By and large, concealed-gun permit holders have followed the laws. A few have had their licenses revoked, however.

In the seven years since the permits were offered, the state revoked 2,023 licenses because their holders committed certain crimes, such as felony driving while intoxicated. Others used their guns to commit crimes.

In April 2001, for example, Alberto Ruiz Fabila, 39, shot an off-duty Houston police officer with a .45-caliber pistol he was licensed to carry. The officer, working security at an east Houston nightclub, was trying to disarm Fabila when the gun fired and wounded the officer in the hand.

Fabila was convicted in February of aggravated assault on a public servant and sentenced to six years in state prison.

Such cases, although rare, call into question the merit of letting people carry guns, said Miller, the Galveston County sheriff's captain.

"The bad side is, if somebody gets shot with one of these guns, we have to investigate whether there was an alternative," he said. "Was this the best way, a legal way, for a person to defend himself?"

The gun debate plays out with race, class and politics as a backdrop.

Gun country tends to encompass the most predominantly Anglo areas of the state, according to the geographic distribution of handgun licenses. A number of pro-gun Web sites -- not including the NRA's -- also take on issues of race, homosexuality and immigration.

Gun shows and gun-rights literature often feature Confederate flags and -- to the dismay of some gun enthusiasts -- language tying the need for gun ownership to the movement of ethnic minorities into neighborhoods.

Smith, the anti-gun activist, said the pairing of guns and ultraconservative ideas on race and sex has its roots in "white flight" and demographic change in urban areas.

"Carrying a concealed handgun is primarily a white male thing," said Smith, an Anglo who served in the Army Air Corps during World War II. "A lot of white males feel threatened by modern society because they see minority groups getting equal treatment along with them. Being a white male doesn't mean you automatically have the position in society or respect that it used to. Carrying a gun does."

Local activist Quanell X said more blacks should learn how to use and store guns. Members of his New Black Panther Party have carried guns to public events, including the 2000 state Republican convention in Houston.

"If you go to a gun show with 3,000 people there in Houston, you can count on your fingers how many blacks are there -- and you wouldn't have to use two hands," he said. "This is all about fear of people of color and low-income people.
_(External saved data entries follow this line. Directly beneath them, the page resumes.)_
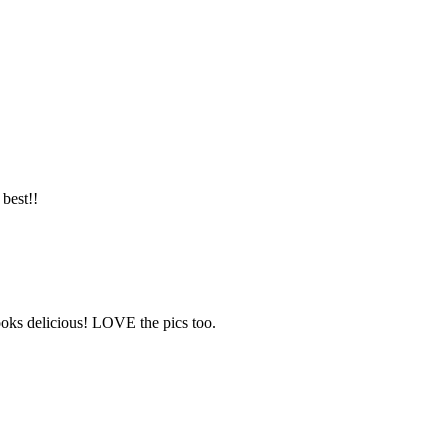
best!!
ooks delicious! LOVE the pics too.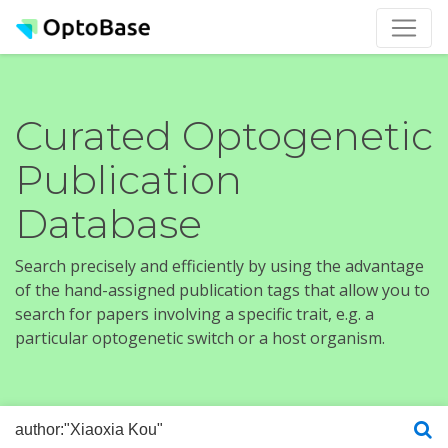
Curated Optogenetic
Publication
Database
Search precisely and efficiently by using the advantage
of the hand-assigned publication tags that allow you to
search for papers involving a specific trait, e.g. a
particular optogenetic switch or a host organism.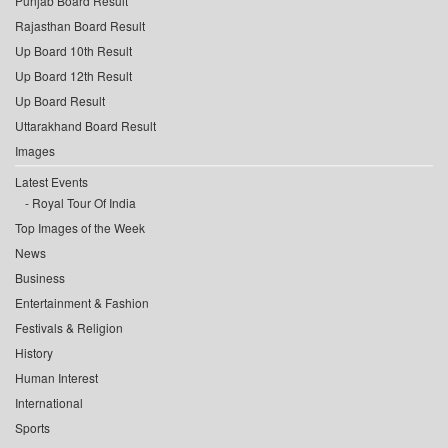
Punjab Board Result
Rajasthan Board Result
Up Board 10th Result
Up Board 12th Result
Up Board Result
Uttarakhand Board Result
Images
Latest Events
Royal Tour Of India
Top Images of the Week
News
Business
Entertainment & Fashion
Festivals & Religion
History
Human Interest
International
Sports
So we should be part of the process."

Stephens, the NRA representative from Comal County, countered that gun ownership and political beliefs align "because conservatives believe in their own responsibility for self-defense." He said other activist groups should arm themselves if they believe they are likely targets for violence.

A group of gay residents in Houston's Montrose district (home to 122 license holders) agreed that people not usually associated with the gun rights movement might have more reason to carry concealed weapons than straight, suburban Anglos.

"A lot of gay groups are anti-weapons," said Dan Weiner, head of the Houston gun group Pink Pistols. "But that's one reason people think we're such easy victims. We're supposed to be good little boys and girls and just run away. For those of us tired of being victims, that is not at all true. We have to arm ourselves."

Staff writer Dan Feldstein contributed to this story.